▼

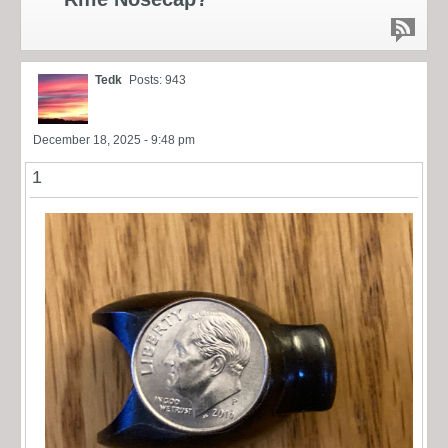
Tedk
Posts: 943
December 18, 2025 - 9:48 pm
1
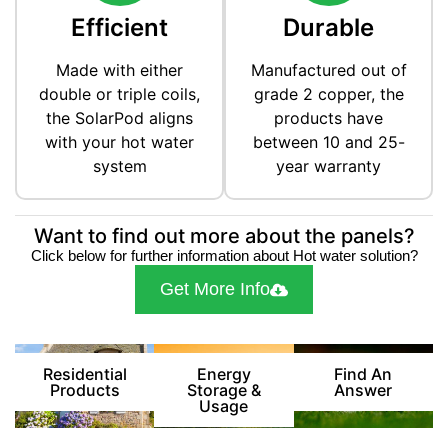
Efficient
Durable
Made with either
Manufactured out of
double or triple coils,
grade 2 copper, the
the SolarPod aligns
products have
with your hot water
between 10 and 25-
system
year warranty
Want to find out more about the panels?
Click below for further information about Hot water solution?
Get More Info
Residential
Energy
Find An
Products
Storage &
Answer
Usage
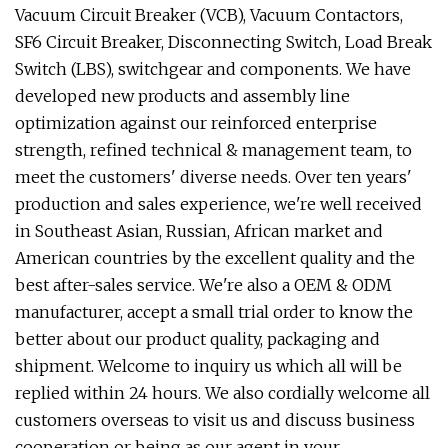
Vacuum Circuit Breaker (VCB), Vacuum Contactors,
SF6 Circuit Breaker, Disconnecting Switch, Load Break
Switch (LBS), switchgear and components. We have
developed new products and assembly line
optimization against our reinforced enterprise
strength, refined technical & management team, to
meet the customers' diverse needs. Over ten years'
production and sales experience, we're well received
in Southeast Asian, Russian, African market and
American countries by the excellent quality and the
best after-sales service. We're also a OEM & ODM
manufacturer, accept a small trial order to know the
better about our product quality, packaging and
shipment. Welcome to inquiry us which all will be
replied within 24 hours. We also cordially welcome all
customers overseas to visit us and discuss business
cooperation or being as our agent in your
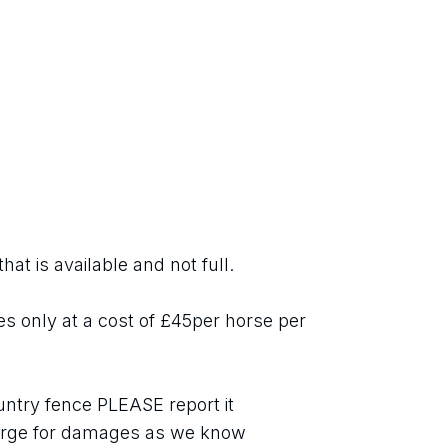
hat is available and not full.
es only at a cost of £45per horse per 
ntry fence PLEASE report it 
ge for damages as we know 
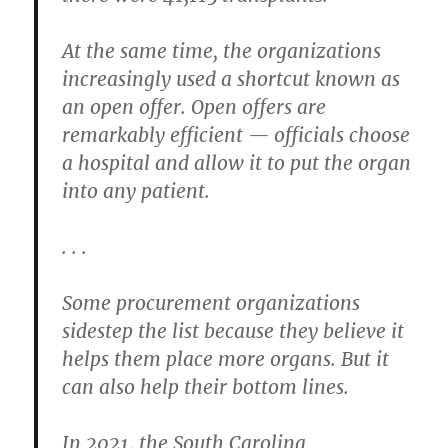
At the same time, the organizations
increasingly used a shortcut known as
an open offer. Open offers are
remarkably efficient — officials choose
a hospital and allow it to put the organ
into any patient.
. . .
Some procurement organizations
sidestep the list because they believe it
helps them place more organs. But it
can also help their bottom lines.
In 2021, the South Carolina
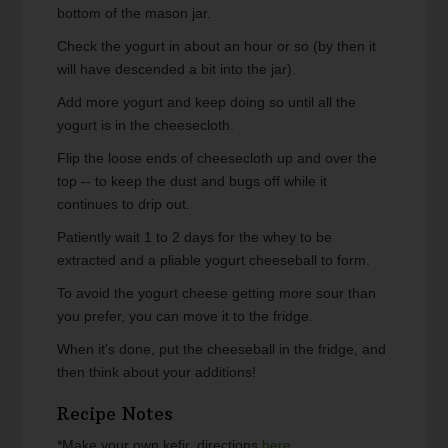
bottom of the mason jar.
Check the yogurt in about an hour or so (by then it
will have descended a bit into the jar).
Add more yogurt and keep doing so until all the
yogurt is in the cheesecloth.
Flip the loose ends of cheesecloth up and over the
top -- to keep the dust and bugs off while it
continues to drip out.
Patiently wait 1 to 2 days for the whey to be
extracted and a pliable yogurt cheeseball to form.
To avoid the yogurt cheese getting more sour than
you prefer, you can move it to the fridge.
When it's done, put the cheeseball in the fridge, and
then think about your additions!
Recipe Notes
*Make your own kefir, directions
here
.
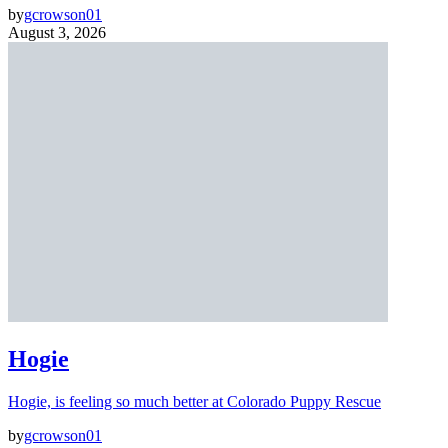
by
gcrowson01
August 3, 2026
Hogie
Hogie, is feeling so much better at Colorado Puppy Rescue
by
gcrowson01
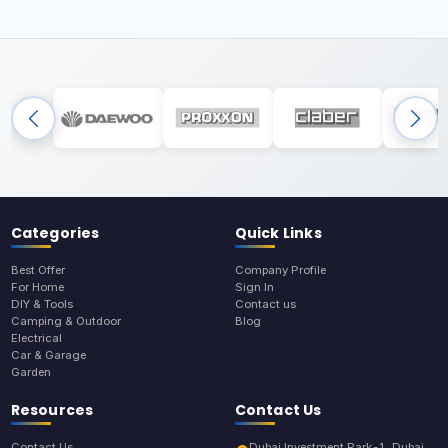
Categories
Quick Links
Best Offer
Company Profile
For Home
Sign In
DIY & Tools
Contact us
Camping & Outdoor
Blog
Electrical
Car & Garage
Garden
Resources
Contact Us
Contact Us
Dubai Investment Park-1, Dubai,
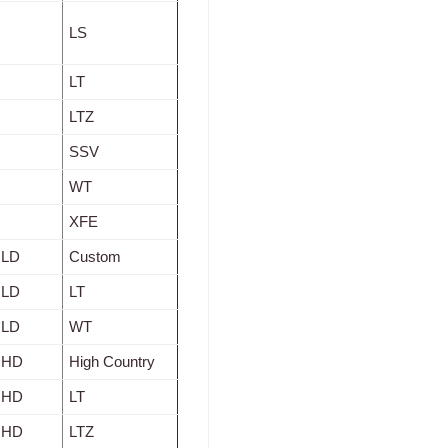
LS
LT
LTZ
SSV
WT
XFE
 LD
Custom
 LD
LT
 LD
WT
0 HD
High Country
0 HD
LT
0 HD
LTZ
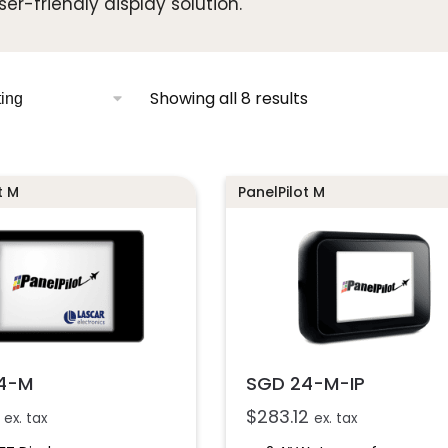
ser-friendly display solution.
Showing all 8 results
t M
PanelPilot M
4-M
SGD 24-M-IP
$
283.12
ex. tax
ex. tax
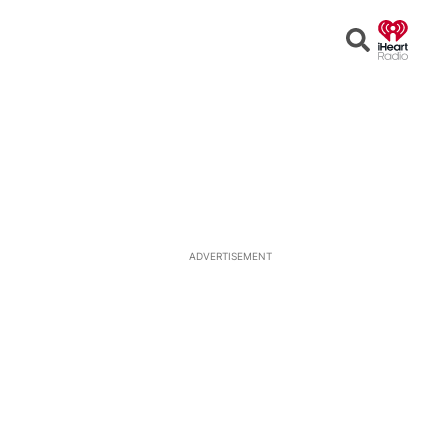
Open
Search
ADVERTISEMENT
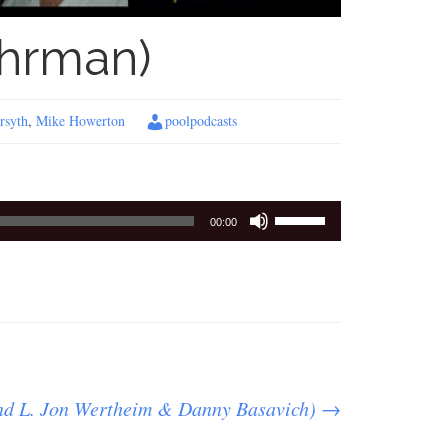
ehrman)
rsyth
,
Mike Howerton
poolpodcasts
Use
00:00
Up/Down
Arrow
keys
to
increase
or
decrease
and L. Jon Wertheim & Danny Basavich)
volume.
→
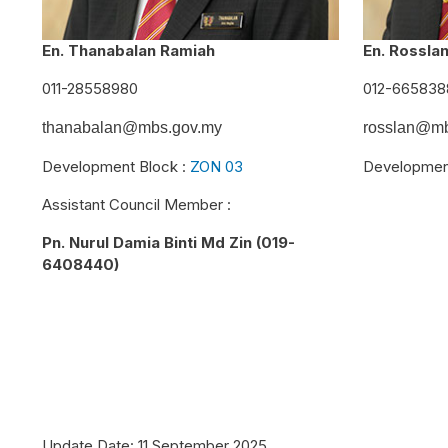
En. Thanabalan Ramiah
En. Rossla
011-28558980
012-665838
thanabalan@mbs.gov.my
rosslan@mb
Development Block :
ZON 03
Developmen
Assistant Council Member :
Pn. Nurul Damia Binti Md Zin (019-
6408440)
Update Date:
11 September 2025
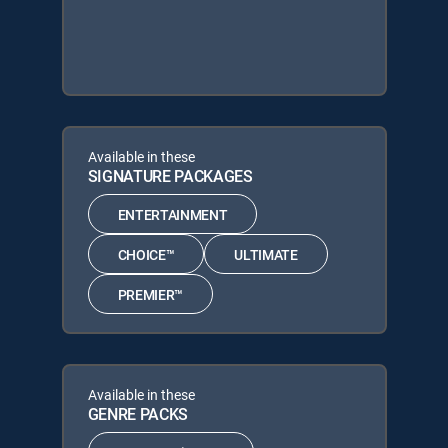
Available in these
SIGNATURE PACKAGES
ENTERTAINMENT
CHOICE™
ULTIMATE
PREMIER™
Available in these
GENRE PACKS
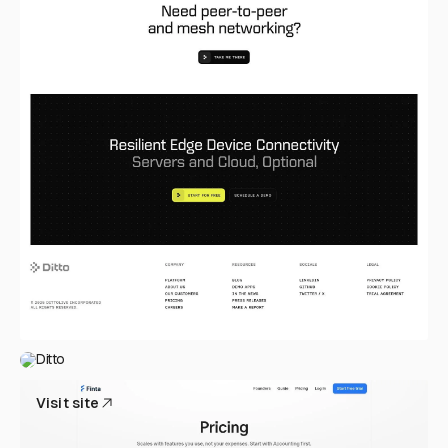
Ditto
Visit site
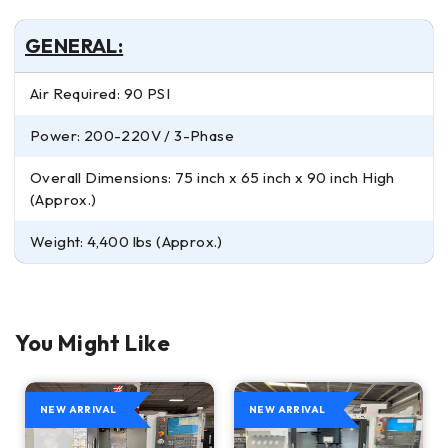
GENERAL:
Air Required: 90 PSI
Power: 200-220V / 3-Phase
Overall Dimensions: 75 inch x 65 inch x 90 inch High
(Approx.)
Weight: 4,400 lbs (Approx.)
You Might Like
NEW ARRIVAL
NEW ARRIVAL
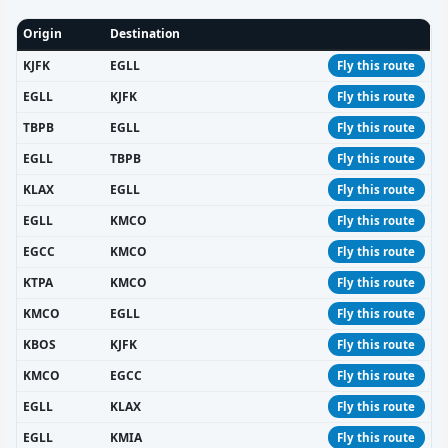
Origin
Destination
KJFK
EGLL
Fly this route
EGLL
KJFK
Fly this route
TBPB
EGLL
Fly this route
EGLL
TBPB
Fly this route
KLAX
EGLL
Fly this route
EGLL
KMCO
Fly this route
EGCC
KMCO
Fly this route
KTPA
KMCO
Fly this route
KMCO
EGLL
Fly this route
KBOS
KJFK
Fly this route
KMCO
EGCC
Fly this route
EGLL
KLAX
Fly this route
EGLL
KMIA
Fly this route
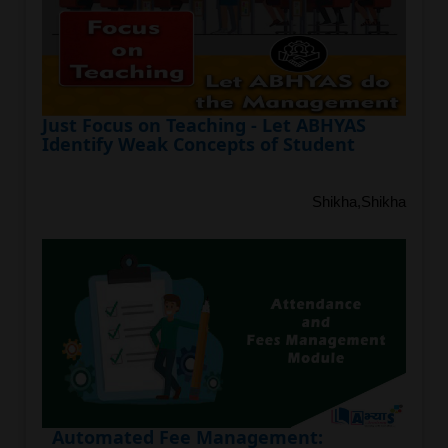
Just Focus on Teaching - Let ABHYAS
Identify Weak Concepts of Student
Shikha,Shikha
Automated Fee Management:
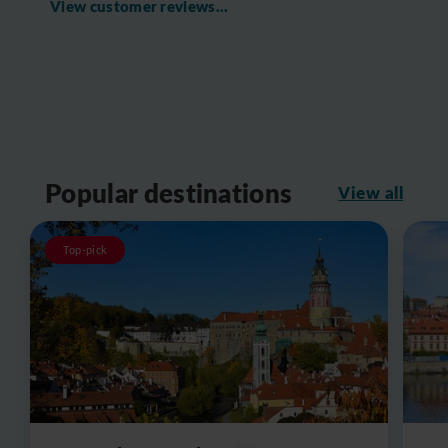
View customer reviews...
Popular destinations
View all
Top-pick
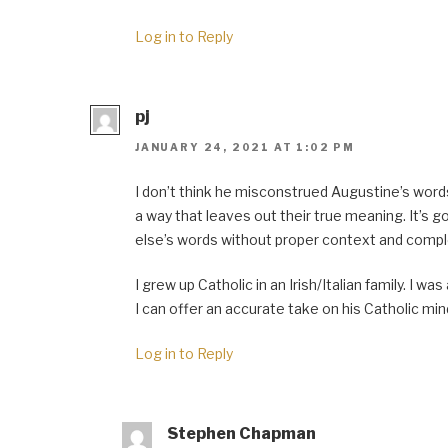
Log in to Reply
pj
JANUARY 24, 2021 AT 1:02 PM
I don’t think he misconstrued Augustine’s words
a way that leaves out their true meaning. It’s g
else’s words without proper context and compl
I grew up Catholic in an Irish/Italian family. I was
I can offer an accurate take on his Catholic min
Log in to Reply
Stephen Chapman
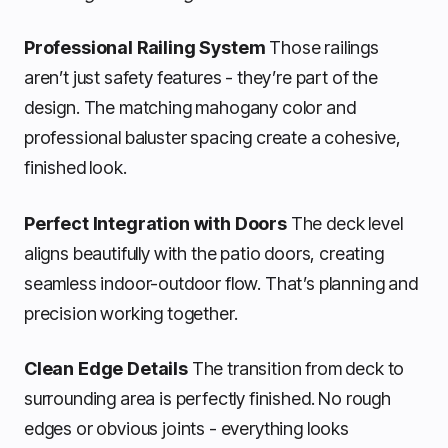
Professional Railing System
Those railings
aren’t just safety features - they’re part of the
design. The matching mahogany color and
professional baluster spacing create a cohesive,
finished look.
Perfect Integration with Doors
The deck level
aligns beautifully with the patio doors, creating
seamless indoor-outdoor flow. That’s planning and
precision working together.
Clean Edge Details
The transition from deck to
surrounding area is perfectly finished. No rough
edges or obvious joints - everything looks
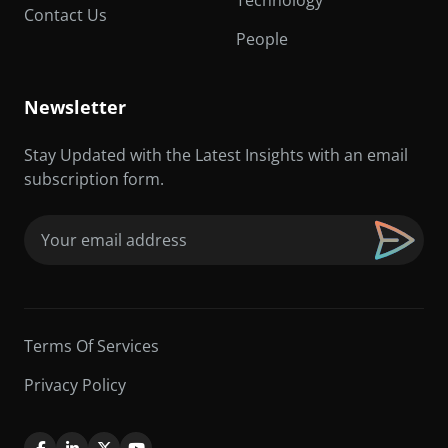
Technology
Contact Us
People
Newsletter
Stay Updated with the Latest Insights with an email
subscription form.
Email
(Required)
Terms Of Services
Privacy Policy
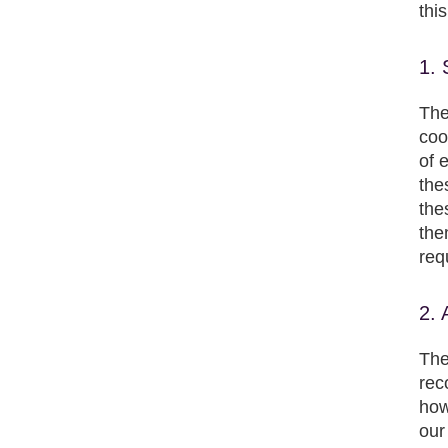
thi
1. 
The
coo
of 
the
the
the
req
2. 
The
rec
how
our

▲

TASK DESCRIPTION:
After locating the line containing "year warranty" in the entries above, return it and every line after it exactly, ending at the line containing "Check the yogurt", without pictures.

OUTPUT OF THE TASK:
year warranty
Want to find out more about the panels?
Click below for further information about Hot water solution?
Get More Info
Residential
Energy
Find An
Products
Storage &
Answer
Usage
Vacuum Circuit Breaker (VCB), Vacuum Contactors,
SF6 Circuit Breaker, Disconnecting Switch, Load Break
Switch (LBS), switchgear and components. We have
developed new products and assembly line
optimization against our reinforced enterprise
strength, refined technical & management team, to
meet the customers' diverse needs. Over ten years'
production and sales experience, we're well received
in Southeast Asian, Russian, African market and
American countries by the excellent quality and the
best after-sales service. We're also a OEM & ODM
manufacturer, accept a small trial order to know the
better about our product quality, packaging and
shipment. Welcome to inquiry us which all will be
replied within 24 hours. We also cordially welcome all
customers overseas to visit us and discuss business
cooperation or being as our agent in your
hat is available and not full.
es only at a cost of £45per horse per 
ntry fence PLEASE report it 
ge for damages as we know 
At the same time, the organizations
increasingly used a shortcut known as
an open offer. Open offers are
remarkably efficient — officials choose
a hospital and allow it to put the organ
into any patient.
. . .
Some procurement organizations
sidestep the list because they believe it
helps them place more organs. But it
can also help their bottom lines.
In 2021, the South Carolina
bottom of the mason jar.
Check the yogurt in about an hour or so (by then it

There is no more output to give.